TASK REQUIREMENTS:
Range to reproduce from the entries below: the line with "Government Payments with", the line with "PayPal’s broader commerce", and every line in between. Give them exactly and give nothing else.

INFORMATION GIVEN:
::::::

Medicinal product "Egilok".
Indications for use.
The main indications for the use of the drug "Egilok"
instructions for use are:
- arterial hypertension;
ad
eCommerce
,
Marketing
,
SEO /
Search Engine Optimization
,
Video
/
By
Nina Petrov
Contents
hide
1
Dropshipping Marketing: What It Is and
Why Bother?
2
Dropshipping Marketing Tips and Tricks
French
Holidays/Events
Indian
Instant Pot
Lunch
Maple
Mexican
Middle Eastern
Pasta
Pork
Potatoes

::::::

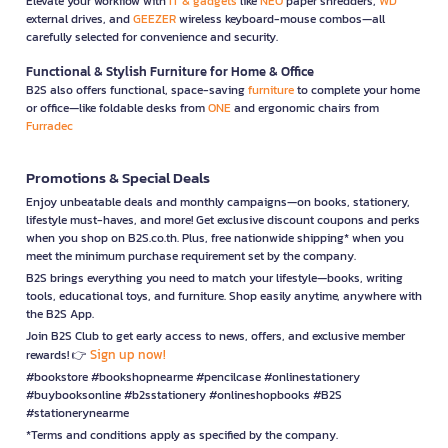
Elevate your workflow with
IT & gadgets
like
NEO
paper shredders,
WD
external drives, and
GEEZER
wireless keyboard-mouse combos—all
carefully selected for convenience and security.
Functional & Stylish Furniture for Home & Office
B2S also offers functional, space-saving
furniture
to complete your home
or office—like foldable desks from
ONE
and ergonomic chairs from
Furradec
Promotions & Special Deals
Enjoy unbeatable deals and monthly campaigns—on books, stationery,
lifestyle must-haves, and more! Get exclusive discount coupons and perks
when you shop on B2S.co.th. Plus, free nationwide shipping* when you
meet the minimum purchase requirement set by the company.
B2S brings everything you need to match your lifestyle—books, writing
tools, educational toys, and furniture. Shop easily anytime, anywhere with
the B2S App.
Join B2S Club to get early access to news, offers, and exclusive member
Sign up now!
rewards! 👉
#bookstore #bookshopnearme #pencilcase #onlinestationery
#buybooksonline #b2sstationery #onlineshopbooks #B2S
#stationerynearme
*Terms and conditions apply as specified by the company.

::::::

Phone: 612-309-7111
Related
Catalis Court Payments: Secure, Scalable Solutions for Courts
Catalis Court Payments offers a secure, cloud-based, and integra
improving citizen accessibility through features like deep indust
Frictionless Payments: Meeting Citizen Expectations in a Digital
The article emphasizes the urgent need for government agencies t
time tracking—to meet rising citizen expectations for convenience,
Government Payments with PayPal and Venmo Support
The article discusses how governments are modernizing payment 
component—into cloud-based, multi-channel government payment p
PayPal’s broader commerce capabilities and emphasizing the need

::::::

RESULT OF THIS EXERCISE:
Government Payments with PayPal and Venmo Support
The article discusses how governments are modernizing payment 
component—into cloud-based, multi-channel government payment p
PayPal’s broader commerce capabilities and emphasizing the need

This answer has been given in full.